Supplied data =>
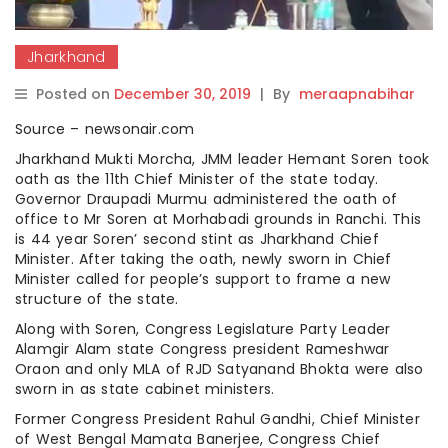
Jharkhand
Posted on
December 30, 2019
|
By
meraapnabihar
Source – newsonair.com
Jharkhand Mukti Morcha, JMM leader Hemant Soren took
oath as the 11th Chief Minister of the state today.
Governor Draupadi Murmu administered the oath of
office to Mr Soren at Morhabadi grounds in Ranchi. This
is 44 year Soren’ second stint as Jharkhand Chief
Minister. After taking the oath, newly sworn in Chief
Minister called for people’s support to frame a new
structure of the state.
Along with Soren, Congress Legislature Party Leader
Alamgir Alam state Congress president Rameshwar
Oraon and only MLA of RJD Satyanand Bhokta were also
sworn in as state cabinet ministers.
Former Congress President Rahul Gandhi, Chief Minister
of West Bengal Mamata Banerjee, Congress Chief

Task objective => Without including any pictures, print all of the material exactly as given.

Response box =>
Jharkhand
Posted on
December 30, 2019
|
By
meraapnabihar
Source – newsonair.com
Jharkhand Mukti Morcha, JMM leader Hemant Soren took
oath as the 11th Chief Minister of the state today.
Governor Draupadi Murmu administered the oath of
office to Mr Soren at Morhabadi grounds in Ranchi. This
is 44 year Soren’ second stint as Jharkhand Chief
Minister. After taking the oath, newly sworn in Chief
Minister called for people’s support to frame a new
structure of the state.
Along with Soren, Congress Legislature Party Leader
Alamgir Alam state Congress president Rameshwar
Oraon and only MLA of RJD Satyanand Bhokta were also
sworn in as state cabinet ministers.
Former Congress President Rahul Gandhi, Chief Minister
of West Bengal Mamata Banerjee, Congress Chief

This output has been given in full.